The image is here because I can't upload images to stackoverflow (reputation is to low)

I abstracted the side of the polygon so we can focus on that. The left picture is before scaling. Now I've drawn the "whole" gradient to show what needs to be scaled. In order to figure out the needed coordinates one just scales the square of the gradient in the same proportion as the side of the polygon.

I know this image is without rotation but this method can be expanded to also incorporate this.

I can derive an algorithm for this stuff but haven't had the time to do so. So if this is what you want let me know and I will get to it tomorrow.

You can apply transformations to gradients, this means you can do stuff such as gradientTransform="rotate(45). This solves your rotation issue.

You should use relative units and set the userspace to objectBoundingBox so that the x and y values correspond to the dimensions of your polygon. Your svg would look like this.

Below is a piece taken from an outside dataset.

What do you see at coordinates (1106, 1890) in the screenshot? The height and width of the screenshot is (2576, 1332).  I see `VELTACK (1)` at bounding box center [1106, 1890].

<svg xmlns="http://www.w3.org/2000/svg" version="1.1">  <linearGradient id="top_surface_2_gradient" gradientUnits="objectBoundingBox" x1="0%" y1="0%" x2="100%" y2="100%" gradientTransform="rotate(0 0.5 0.5)">    <stop  offset="0" style="stop-color:#000"/>    <stop  offset="1" style="stop-color:#fff"/>  </linearGradient>  <polygon id="top_surface_2" fill="url(#top_surface_2_gradient)" points="205.788,215.557 137.215,174.354 0.078,256.629 68.649,297.823"/></svg>​

You can test how it works on different sized polygons here: http://jsfiddle.net/hqXx2/